On the First Day of Christmas…
Ahh, Christmas! It’s that time of year again: fresh Fraser firs, red-ribbon adorned wreaths, old-fashioned fruitcake, beautifully wrapped packages and memorable carols. In fact, one of these catchy Christmas tunes serves as a Christmas wish list and economics lesson all in one!
“The Twelve Days of Christmas” is one of the most recognizable Christmas carols, but have you ever wondered what it would cost for you to buy twelve drummers drumming, eleven pipers piping, ten lords a-leaping, nine ladies dancing, eight maids a-milking, seven swans a-swimming, six geese a-laying, five golden rings, four calling birds, three French hens, two turtle doves…and of course, the famous partridge in a pear tree?
According to PNC Bank, it will set you back a cool $34,363.49. And if you bought all the gifts as many times as the countdown is repeated in the song, you would have spent $156,507.88 for 364 gifts.[I]
PNC Bank has been calculating the cost of the items listed in the song for more than 30 years, and it is a fun way to use the Consumer Price index to get a picture of the health of the U.S. economy.
The Consumer Price Index measures the rate of change in the prices of a certain set of goods. The reports that the Bureau of Labor Statistics release every month are broken down by sector, and the changes in prices overall helps instruct the nation’s monetary policy and warns of inflation, hyperinflation, or deflation.
So what does this tongue-in-cheek Christmas Price Index reveal?

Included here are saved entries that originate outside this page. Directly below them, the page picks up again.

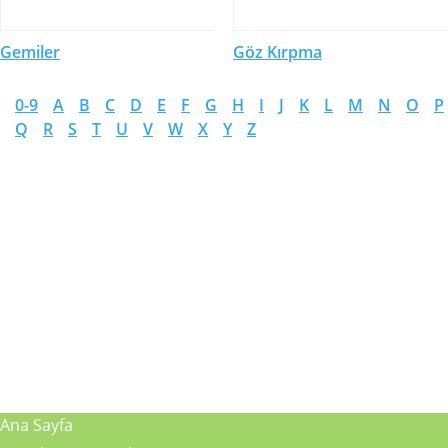
Gemiler
Göz Kırpma
0-9
A
B
C
D
E
F
G
H
I
J
K
L
M
N
O
P
Q
R
S
T
U
V
W
X
Y
Z
Ana Sayfa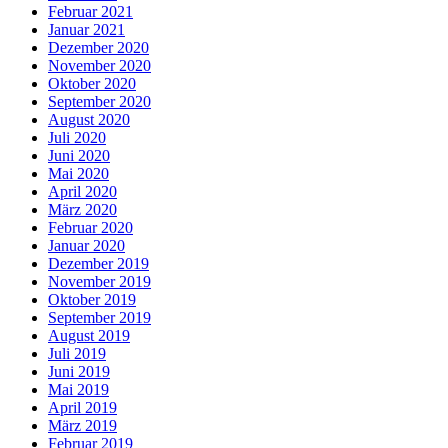
Februar 2021
Januar 2021
Dezember 2020
November 2020
Oktober 2020
September 2020
August 2020
Juli 2020
Juni 2020
Mai 2020
April 2020
März 2020
Februar 2020
Januar 2020
Dezember 2019
November 2019
Oktober 2019
September 2019
August 2019
Juli 2019
Juni 2019
Mai 2019
April 2019
März 2019
Februar 2019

The total price of your sleigh of gifts will cost you .7% more this year than last year. That works out to being $232.50 more costly in 2016 than it was in 2015.[ii] As a benchmark, the US government aims for around 2% inflation. The rise in costs actually mirror the rise in the national consumer price index and represents a growing—albeit ever so slowly—economy.

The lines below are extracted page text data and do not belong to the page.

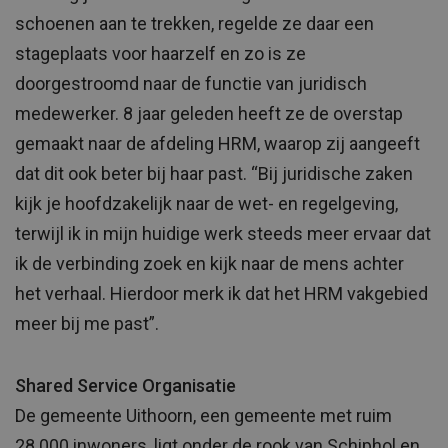
schoenen aan te trekken, regelde ze daar een
stageplaats voor haarzelf en zo is ze
doorgestroomd naar de functie van juridisch
medewerker. 8 jaar geleden heeft ze de overstap
gemaakt naar de afdeling HRM, waarop zij aangeeft
dat dit ook beter bij haar past. “Bij juridische zaken
kijk je hoofdzakelijk naar de wet- en regelgeving,
terwijl ik in mijn huidige werk steeds meer ervaar dat
ik de verbinding zoek en kijk naar de mens achter
het verhaal. Hierdoor merk ik dat het HRM vakgebied
meer bij me past”.
Shared Service Organisatie
De gemeente Uithoorn, een gemeente met ruim
28.000 inwoners, ligt onder de rook van Schiphol en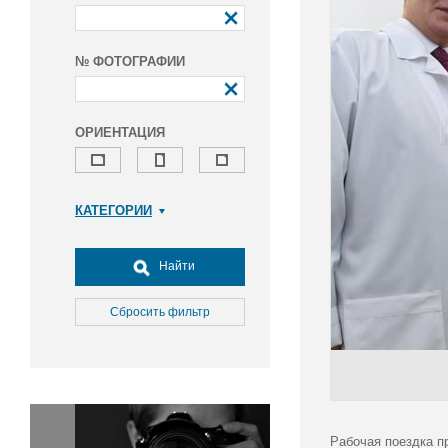
№ ФОТОГРАФИИ
ОРИЕНТАЦИЯ
КАТЕГОРИИ
Армия и ВПК
Досуг, туризм и отдых
Найти
Культура
Медицина
Сбросить фильтр
Наука
Образование
Общество
Окружающая среда
Политика
Рабочая поездка п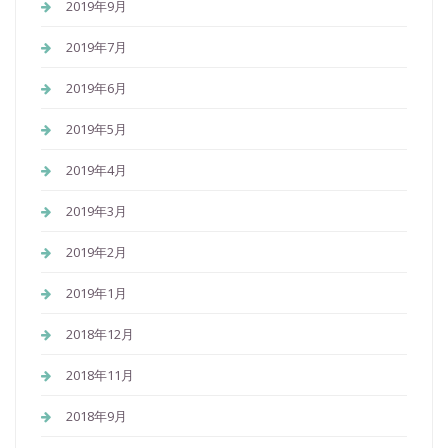
2019年9月
2019年7月
2019年6月
2019年5月
2019年4月
2019年3月
2019年2月
2019年1月
2018年12月
2018年11月
2018年9月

We still have work to do to ensure wages begin to rise again as well, but with the incoming Trump administration and a tax committee hard at work in South Carolina, there are reasons to be optimistic.

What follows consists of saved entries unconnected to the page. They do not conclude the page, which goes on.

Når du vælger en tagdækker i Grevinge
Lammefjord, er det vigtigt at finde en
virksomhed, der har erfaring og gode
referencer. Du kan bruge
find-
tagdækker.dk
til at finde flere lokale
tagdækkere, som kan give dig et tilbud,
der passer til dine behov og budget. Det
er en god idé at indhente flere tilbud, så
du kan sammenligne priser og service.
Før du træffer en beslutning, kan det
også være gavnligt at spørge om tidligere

Nonetheless, you should shop quickly! Last week’s confirmation by the Federal Reserve that interest rates will tick up again means they sense a growing economy and believe financial institutions can afford to spend more to loan money to each other.
On an individual level, you may well see the interest rates associated with your credit cards, auto loans, and home loans creep up to offset the costs to the financial institutions. That’s something to consider when you’re filling the family room with gifts.
Who knew that the twelve days of Christmas could be turned into an Economics 101 lesson?
So, Merry Christmas from the Palmetto Promise Institute! And if you do splurge for ten lords a-leaping, please do reach out. We’d love to see the pictures, because that would be a sight to behold!
[i] Melcher, Tom, Rebekah McCahan, and Bill Stone. “The 2016 PNC Christmas Price Index.” PNC Bank. Web. 19 Dec. 2016.